Content starts
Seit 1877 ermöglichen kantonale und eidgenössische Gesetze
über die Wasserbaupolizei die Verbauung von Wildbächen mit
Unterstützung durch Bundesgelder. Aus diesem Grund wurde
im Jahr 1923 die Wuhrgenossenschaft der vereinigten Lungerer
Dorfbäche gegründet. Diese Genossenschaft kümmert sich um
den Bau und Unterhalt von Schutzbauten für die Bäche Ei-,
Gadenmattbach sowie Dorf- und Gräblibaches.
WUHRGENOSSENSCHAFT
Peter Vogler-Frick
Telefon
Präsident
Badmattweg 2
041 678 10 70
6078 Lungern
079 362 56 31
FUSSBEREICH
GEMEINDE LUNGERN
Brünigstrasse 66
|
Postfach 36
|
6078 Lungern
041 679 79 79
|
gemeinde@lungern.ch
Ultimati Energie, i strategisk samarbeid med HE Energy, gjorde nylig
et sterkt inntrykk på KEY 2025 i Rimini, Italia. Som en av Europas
Content ends
Content starts
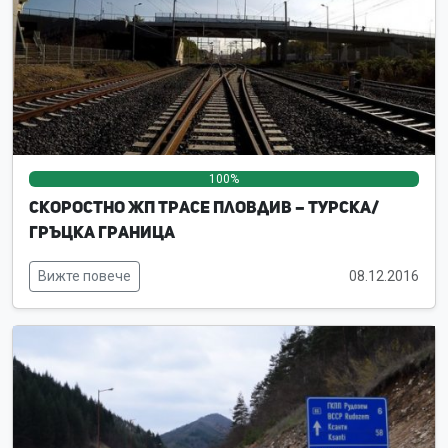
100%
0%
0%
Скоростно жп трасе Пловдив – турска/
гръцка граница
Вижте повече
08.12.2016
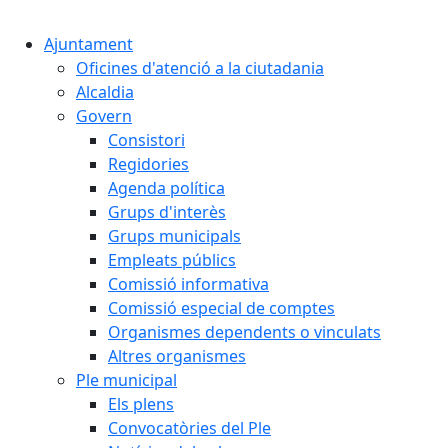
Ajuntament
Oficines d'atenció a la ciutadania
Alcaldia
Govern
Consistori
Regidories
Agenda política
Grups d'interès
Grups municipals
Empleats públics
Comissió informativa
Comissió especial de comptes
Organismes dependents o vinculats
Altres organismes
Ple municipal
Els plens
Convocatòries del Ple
Content ends
Content starts
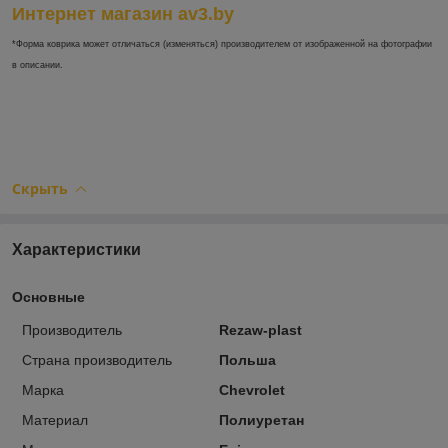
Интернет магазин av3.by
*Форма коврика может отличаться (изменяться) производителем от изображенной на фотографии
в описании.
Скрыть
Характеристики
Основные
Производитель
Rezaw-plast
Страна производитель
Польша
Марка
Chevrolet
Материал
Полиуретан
Content ends
**Required work**
Above are the entries. Quote exactly the lines from the one bearing "Peter Vogler-Frick" through the one bearing "et sterkt inntrykk".

**Expected answer**
Peter Vogler-Frick
Telefon
Präsident
Badmattweg 2
041 678 10 70
6078 Lungern
079 362 56 31
FUSSBEREICH
GEMEINDE LUNGERN
Brünigstrasse 66
|
Postfach 36
|
6078 Lungern
041 679 79 79
|
gemeinde@lungern.ch
Ultimati Energie, i strategisk samarbeid med HE Energy, gjorde nylig
et sterkt inntrykk på KEY 2025 i Rimini, Italia. Som en av Europas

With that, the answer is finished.